De film is een diep christelijk sprookje. Het is een verhaal over een mens die leert om een nieuwe schepping te worden. Hij wordt een beter mens, een mens die leert om lief te hebben. Om die nieuwe schepping te worden moet een mens vooral heel veel afleren. Zijn trots en egoïsme moeten sterven. Hij moet zichzelf aanpakken: uit zijn veilige afstandelijkheid stappen en liefde van anderen toelaten in zijn leven. Maar dan wordt het ook wat. Dan wordt hij een ander mens, een nieuwe schepping, en gaat er een nieuwe wereld en een nieuwe dag voor hem open.

Je wordt geen nieuwe schepping, zonder dat er ook iets bij je sterft. Daarom bestaat er voor Paulus een direct verband tussen de nieuwe schepping die je worden kan en het kruis. Voordat jij een nieuwe schepping wordt moet er het één en ander bij je doodgaan: je schamperheid, je concentratie alleen op jezelf (of op je eigen organisatie), je ongeloof in verbondenheid met anderen. Dat is niet makkelijk, daarin moet je jezelf onder handen nemen. Voordat jij een nieuwe schepping wordt, moeten er dingen bij je sterven, als was het alsof jijzelf gekruisigd werd. Dat kan je ook iets vriendelijker zeggen. Dan zeg je: je moet ruimte maken, oude zaken en patronen opruimen, zodat er iets nieuws kan ontstaan.

In afbeeldingen van het kruis zie je vaak plaatjes van een kruis waar ranken uit komen, bloemen ontspringen er aan. Het kruis bloeit, het geeft leven, het draagt vrucht.

Waar jij je pantser van onverschilligheid en arrogantie aflegt, ontstaat nieuw leven. Waar je je kwetsbaarheid durft te laten zien, ontstaat verbondenheid. Waar je niet begint te rekenen vanuit macht en gewoonte, maar vanuit wat nodig is en rechtvaardig, daar gaat alles zingen.

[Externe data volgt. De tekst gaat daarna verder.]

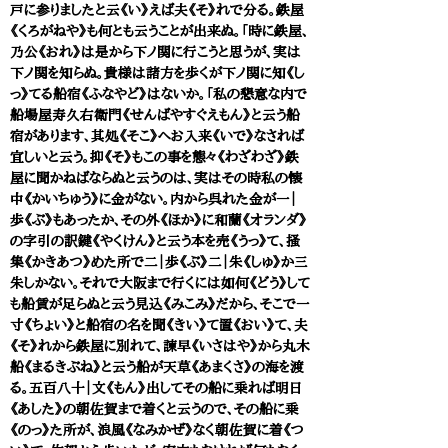
戸に参りましたと云《い》えば夫《そ》れで分る。鉄屋
《くろがねや》も何とも云うことが出来ぬ。「時に鉄屋、
乃公《おれ》は是から下ノ関に行こうと思うが、実は
下ノ関を知らぬ。貴様は諸方を歩くが下ノ関に知《し
っ》てる船宿《ふなやど》はないか。「私の懇意な内で
船場屋寿久右衛門《せんばやすぐえもん》と云う船
宿があります、其処《そこ》へお入来《いで》なされば
宜しいと云う。抑《そ》もこの事を態々《わざわざ》鉄
屋に聞かねばならぬと云うのは、実はその時私の懐
中《かいちゅう》に金がない。内から呉れた金が一｜
歩《ぶ》もあったか、その外《ほか》に和蘭《オランダ》
の字引の訳鍵《やくけん》と云う本を売《うっ》て、掻
集《かきあつ》めた所で二｜歩《ぶ》二｜朱《しゅ》か三
朱しかない。それで大阪まで行くには如何《どう》して
も船賃が足らぬと云う見込《みこみ》だから、そこで一
寸《ちょい》と船宿の名を聞《きい》て置《おい》て、夫
《そ》れから鉄屋に別れて、諫早《いさはや》から丸木
船《まるきぶね》と云う船が天草《あまくさ》の海を渡
る。五百八十｜文《もん》出してその船に乗れば明日
《あした》の朝佐賀まで着くと云うので、その船に乗
《のっ》た所が、浪風《なみかぜ》なく朝佐賀に着《つ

Het kruis is de bekentenis, dat je met lege handen staat. Het is de gelukzalige opluchting, dat alles wat zichzelf in deze wereld zo op zijn borst slaat, alles wat zich hoog verheft, dat dat niks voorstelt. Daar zit geen leven in. Hier niet, straks niet, bij God niet, nooit niet.

Het kruis is de bloem in je leven. Het is de bloem van Christus die in je bloeit. Het is een bloem die je mooi maakt, zodat je gaat stralen. Het maakt je vruchtbaar, honderd-, duizendvoud.

Dat is de enige realiteit in ons leven. Al het andere is……niets.